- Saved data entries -
____________________

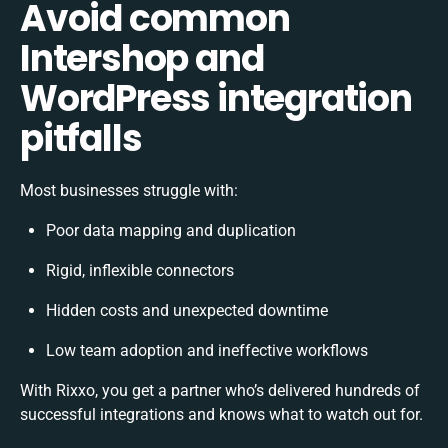
Avoid common
Intershop and
WordPress integration
pitfalls
Most businesses struggle with:
Poor data mapping and duplication
Rigid, inflexible connectors
Hidden costs and unexpected downtime
Low team adoption and ineffective workflows
With Rixxo, you get a partner who’s delivered hundreds of
successful integrations and knows what to watch out for.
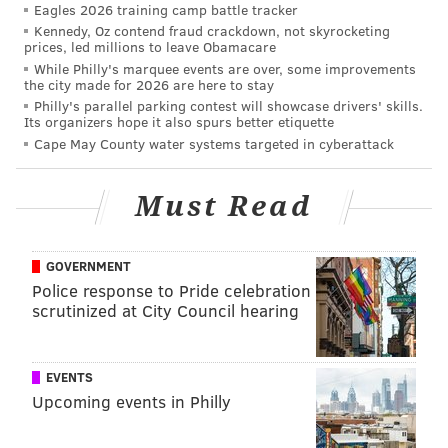
prospect, as a guy who could maybe fill a Trey Burton
Eagles 2026 training camp battle tracker
Kennedy, Oz contend fraud crackdown, not skyrocketing
type of role.)
prices, led millions to leave Obamacare
While Philly's marquee events are over, some improvements
The Patriots selected him in the third round of the
the city made for 2026 are here to stay
2020 draft, after they had already taken another tight
Philly's parallel parking contest will showcase drivers' skills.
Its organizers hope it also spurs better etiquette
end in the third round, and after they had already
Cape May County water systems targeted in cyberattack
paid big money to Hunter Henry and Jonnu Smith in
free agency. Odd. Whatever.
Must Read
Keene has not produced in the NFL. In 2020, he had 3
catches for 6 yards on 5 targets. He missed the entire
GOVERNMENT
2021 season with a knee injury, and did not make the
Police response to Pride celebration
Pats' 53-man roster in 2022.
scrutinized at City Council hearing
Players released
EVENTS
To make room for Tate and Keene, the Eagles cut RB
Upcoming events in Philly
La'Mical Perine and QB Reid Sinnett.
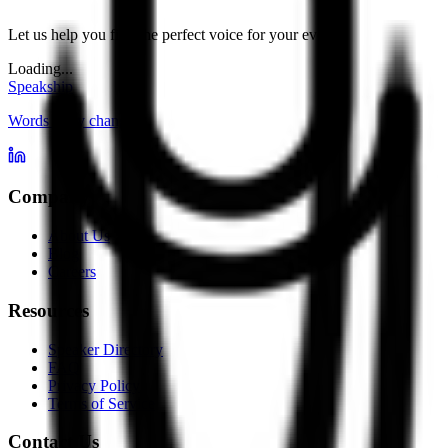
Let us help you find the perfect voice for your event.
Loading...
Speakship
Words carry change
Company
About Us
Blog
Careers
Resources
Speaker Directory
FAQ
Privacy Policy
Terms of Service
Contact Us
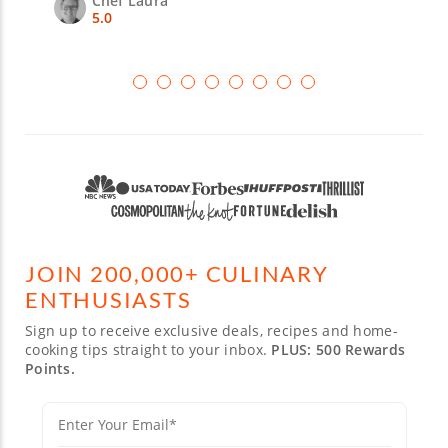
Chef Laura
5.0
JOIN 200,000+ CULINARY
ENTHUSIASTS
Sign up to receive exclusive deals, recipes and home-
cooking tips straight to your inbox.
PLUS: 500 Rewards
Points.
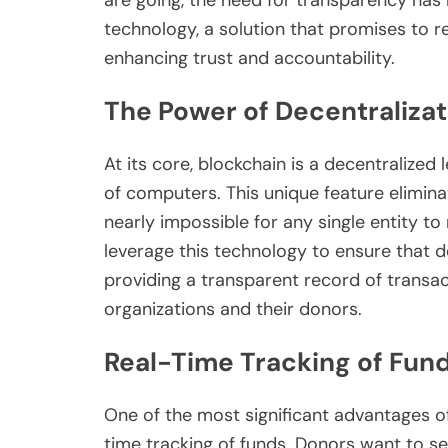
technology, a solution that promises to r
enhancing trust and accountability.
The Power of Decentralizat
At its core, blockchain is a decentralize
of computers. This unique feature eliminat
nearly impossible for any single entity t
leverage this technology to ensure that d
providing a transparent record of transac
organizations and their donors.
Real-Time Tracking of Fun
One of the most significant advantages of 
time tracking of funds. Donors want to s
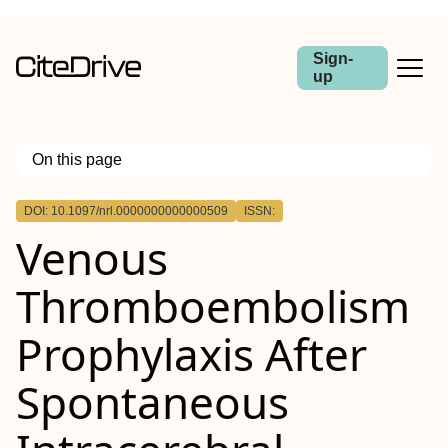
Sign-
up
On this page
Outline
DOI: 10.1097/nrl.0000000000000509
ISSN:
Background:
Venous
Review Summary:
Conclusions:
Thromboembolism
Prophylaxis After
Spontaneous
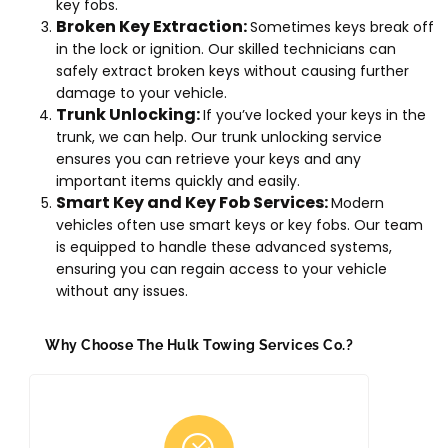
key fobs.
Broken Key Extraction:
Sometimes keys break off
in the lock or ignition. Our skilled technicians can
safely extract broken keys without causing further
damage to your vehicle.
Trunk Unlocking:
If you’ve locked your keys in the
trunk, we can help. Our trunk unlocking service
ensures you can retrieve your keys and any
important items quickly and easily.
Smart Key and Key Fob Services:
Modern
vehicles often use smart keys or key fobs. Our team
is equipped to handle these advanced systems,
ensuring you can regain access to your vehicle
without any issues.
Why Choose The Hulk Towing Services Co.?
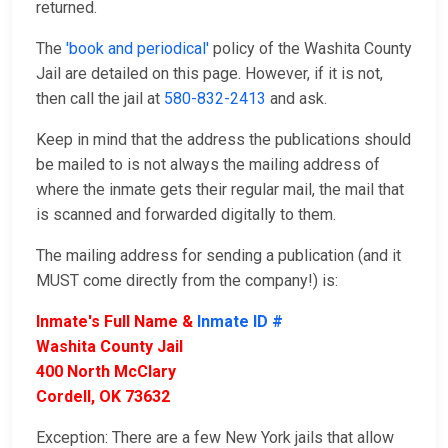
returned.
The
'book and periodical'
policy of the Washita County
Jail are detailed on this page. However, if it is not,
then call the jail at
580-832-2413
and ask.
Keep in mind that the address the publications should
be mailed to is not always the mailing address of
where the inmate gets their regular mail, the mail that
is scanned and forwarded digitally to them.
The mailing address for sending a publication (and it
MUST come directly from the company!) is:
Inmate's Full Name &
Inmate ID #
Washita County Jail
400 North McClary
Cordell, OK 73632
Exception: There are a few New York jails that allow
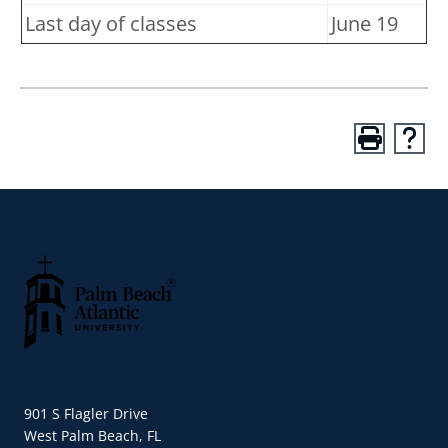
Last day of classes
June 19
Palm Beach Atlantic University
901 S Flagler Drive
West Palm Beach, FL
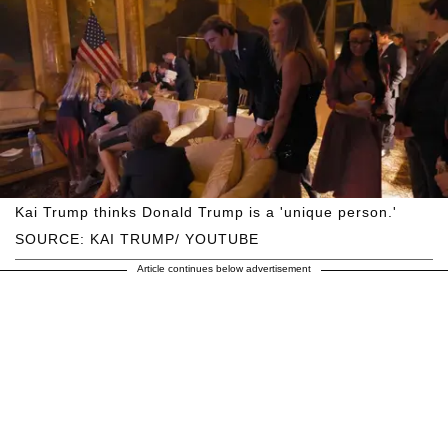
Kai Trump thinks Donald Trump is a 'unique person.'
SOURCE: KAI TRUMP/ YOUTUBE
Article continues below advertisement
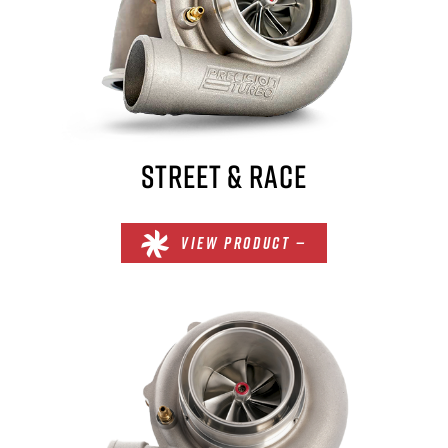
STREET & RACE
VIEW PRODUCT —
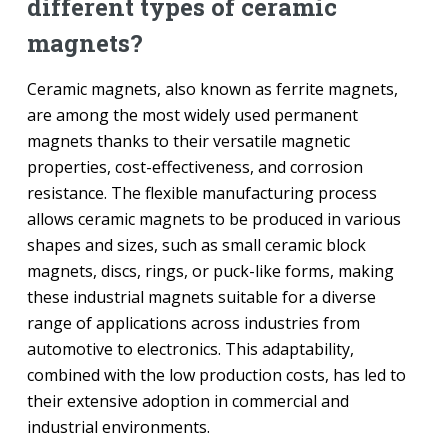
different types of ceramic
magnets?
Ceramic magnets, also known as ferrite magnets,
are among the most widely used permanent
magnets thanks to their versatile magnetic
properties, cost-effectiveness, and corrosion
resistance. The flexible manufacturing process
allows ceramic magnets to be produced in various
shapes and sizes, such as small ceramic block
magnets, discs, rings, or puck-like forms, making
these industrial magnets suitable for a diverse
range of applications across industries from
automotive to electronics. This adaptability,
combined with the low production costs, has led to
their extensive adoption in commercial and
industrial environments.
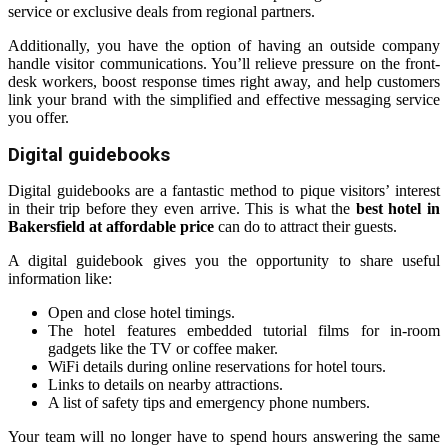
service or exclusive deals from regional partners.
Additionally, you have the option of having an outside company
handle visitor communications. You’ll relieve pressure on the front-
desk workers, boost response times right away, and help customers
link your brand with the simplified and effective messaging service
you offer.
Digital guidebooks
Digital guidebooks are a fantastic method to pique visitors’ interest
in their trip before they even arrive. This is what the
best hotel in
Bakersfield at affordable price
can do to attract their guests.
A digital guidebook gives you the opportunity to share useful
information like:
Open and close hotel timings.
The hotel features embedded tutorial films for in-room
gadgets like the TV or coffee maker.
WiFi details during online reservations for hotel tours.
Links to details on nearby attractions.
A list of safety tips and emergency phone numbers.
Your team will no longer have to spend hours answering the same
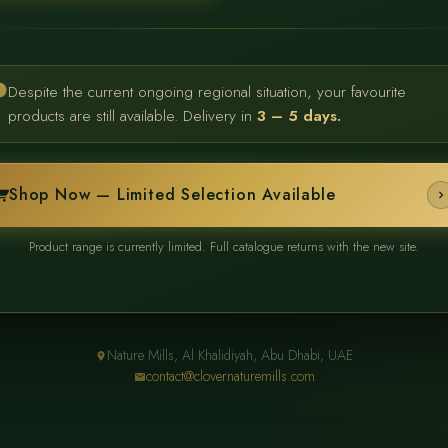
Despite the current ongoing regional situation, your favourite
products are still available. Delivery in
3 – 5 days.
Shop Now — Limited Selection Available
Product range is currently limited. Full catalogue returns with the new site.
Nature Mills, Al Khalidiyah, Abu Dhabi, UAE
contact@clovernaturemills.com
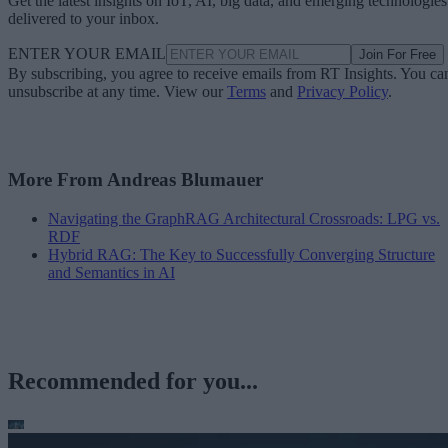
Get the latest insights on IoT, AI, big data, and emerging technologies
delivered to your inbox.
ENTER YOUR EMAIL
Join For Free
By subscribing, you agree to receive emails from RT Insights. You ca
unsubscribe at any time. View our
Terms
and
Privacy Policy
.
More From Andreas Blumauer
Navigating the GraphRAG Architectural Crossroads: LPG vs.
RDF
Hybrid RAG: The Key to Successfully Converging Structure
and Semantics in AI
Recommended for you...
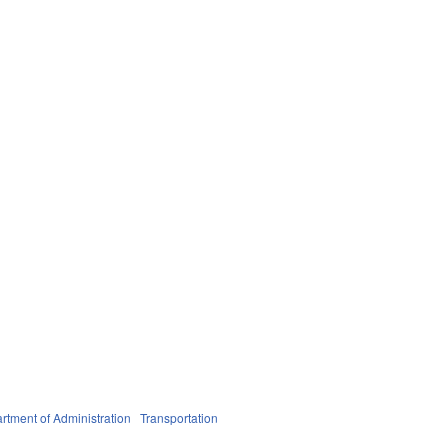
rtment of Administration
Transportation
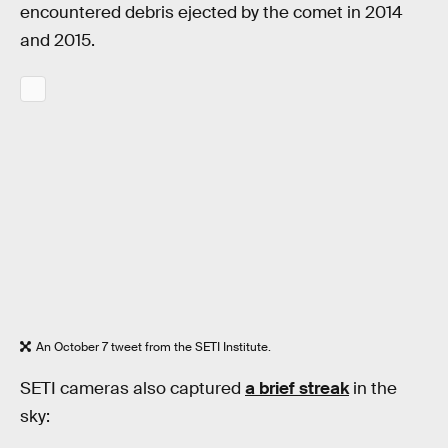
encountered debris ejected by the comet in 2014
and 2015.
An October 7 tweet from the SETI Institute.
SETI cameras also captured
a brief streak
in the
sky:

____________________

- Task -
The records above, copied word for word without the pictures, are what should be output.

- Exercise output -
Avoid common
Intershop and
WordPress integration
pitfalls
Most businesses struggle with:
Poor data mapping and duplication
Rigid, inflexible connectors
Hidden costs and unexpected downtime
Low team adoption and ineffective workflows
With Rixxo, you get a partner who’s delivered hundreds of
successful integrations and knows what to watch out for.
prospect, as a guy who could maybe fill a Trey Burton
Eagles 2026 training camp battle tracker
Kennedy, Oz contend fraud crackdown, not skyrocketing
type of role.)
prices, led millions to leave Obamacare
While Philly's marquee events are over, some improvements
The Patriots selected him in the third round of the
the city made for 2026 are here to stay
2020 draft, after they had already taken another tight
Philly's parallel parking contest will showcase drivers' skills.
Its organizers hope it also spurs better etiquette
end in the third round, and after they had already
Cape May County water systems targeted in cyberattack
paid big money to Hunter Henry and Jonnu Smith in
free agency. Odd. Whatever.
Must Read
Keene has not produced in the NFL. In 2020, he had 3
catches for 6 yards on 5 targets. He missed the entire
GOVERNMENT
2021 season with a knee injury, and did not make the
Police response to Pride celebration
Pats' 53-man roster in 2022.
scrutinized at City Council hearing
Players released
EVENTS
To make room for Tate and Keene, the Eagles cut RB
Upcoming events in Philly
La'Mical Perine and QB Reid Sinnett.
Let us help you find the perfect voice for your event.
Loading...
Speakship
Words carry change
Company
About Us
Blog
Careers
Resources
Speaker Directory
FAQ
Privacy Policy
Terms of Service
Contact Us
Chef Laura
5.0
JOIN 200,000+ CULINARY
ENTHUSIASTS
Sign up to receive exclusive deals, recipes and home-
cooking tips straight to your inbox.
PLUS: 500 Rewards
Points.
technology, a solution that promises to r
enhancing trust and accountability.
The Power of Decentralizat
At its core, blockchain is a decentralize
of computers. This unique feature eliminat
nearly impossible for any single entity t
leverage this technology to ensure that d
providing a transparent record of transac
organizations and their donors.
Real-Time Tracking of Fun
One of the most significant advantages of 
time tracking of funds. Donors want to s
Sign-
up
On this page
Outline
DOI: 10.1097/nrl.0000000000000509
ISSN:
Background:
Venous
Review Summary:
Conclusions:
Thromboembolism
Prophylaxis After
Spontaneous
key fobs.
Broken Key Extraction:
Sometimes keys break off
in the lock or ignition. Our skilled technicians can
safely extract broken keys without causing further
damage to your vehicle.
Trunk Unlocking:
If you’ve locked your keys in the
trunk, we can help. Our trunk unlocking service
ensures you can retrieve your keys and any
important items quickly and easily.
Smart Key and Key Fob Services:
Modern
vehicles often use smart keys or key fobs. Our team
is equipped to handle these advanced systems,
ensuring you can regain access to your vehicle
without any issues.
Why Choose The Hulk Towing Services Co.?
returned.
The
'book and periodical'
policy of the Washita County
Jail are detailed on this page. However, if it is not,
then call the jail at
580-832-2413
and ask.
Keep in mind that the address the publications should
be mailed to is not always the mailing address of
where the inmate gets their regular mail, the mail that
is scanned and forwarded digitally to them.
The mailing address for sending a publication (and it
MUST come directly from the company!) is:
Inmate's Full Name &
Inmate ID #
Washita County Jail
400 North McClary
Cordell, OK 73632
Exception: There are a few New York jails that allow
Last day of classes
June 19
Palm Beach Atlantic University
901 S Flagler Drive
West Palm Beach, FL
Kai Trump thinks Donald Trump is a 'unique person.'
SOURCE: KAI TRUMP/ YOUTUBE
Article continues below advertisement
STREET & RACE
VIEW PRODUCT —
different types of ceramic
magnets?
Ceramic magnets, also known as ferrite magnets,
are among the most widely used permanent
magnets thanks to their versatile magnetic
properties, cost-effectiveness, and corrosion
resistance. The flexible manufacturing process
allows ceramic magnets to be produced in various
shapes and sizes, such as small ceramic block
magnets, discs, rings, or puck-like forms, making
these industrial magnets suitable for a diverse
range of applications across industries from
automotive to electronics. This adaptability,
combined with the low production costs, has led to
their extensive adoption in commercial and
industrial environments.
service or exclusive deals from regional partners.
Additionally, you have the option of having an outside company
handle visitor communications. You’ll relieve pressure on the front-
desk workers, boost response times right away, and help customers
link your brand with the simplified and effective messaging service
you offer.
Digital guidebooks
Digital guidebooks are a fantastic method to pique visitors’ interest
in their trip before they even arrive. This is what the
best hotel in
Bakersfield at affordable price
can do to attract their guests.
A digital guidebook gives you the opportunity to share useful
information like:
Open and close hotel timings.
The hotel features embedded tutorial films for in-room
gadgets like the TV or coffee maker.
WiFi details during online reservations for hotel tours.
Links to details on nearby attractions.
A list of safety tips and emergency phone numbers.
Your team will no longer have to spend hours answering the same
Despite the current ongoing regional situation, your favourite
products are still available. Delivery in
3 – 5 days.
Shop Now — Limited Selection Available
Product range is currently limited. Full catalogue returns with the new site.
Nature Mills, Al Khalidiyah, Abu Dhabi, UAE
contact@clovernaturemills.com
Get the latest insights on IoT, AI, big data, and emerging technologies
delivered to your inbox.
ENTER YOUR EMAIL
Join For Free
By subscribing, you agree to receive emails from RT Insights. You ca
unsubscribe at any time. View our
Terms
and
Privacy Policy
.
More From Andreas Blumauer
Navigating the GraphRAG Architectural Crossroads: LPG vs.
RDF
Hybrid RAG: The Key to Successfully Converging Structure
and Semantics in AI
Recommended for you...
rtment of Administration
Transportation
encountered debris ejected by the comet in 2014
and 2015.
An October 7 tweet from the SETI Institute.
SETI cameras also captured
a brief streak
in the
sky:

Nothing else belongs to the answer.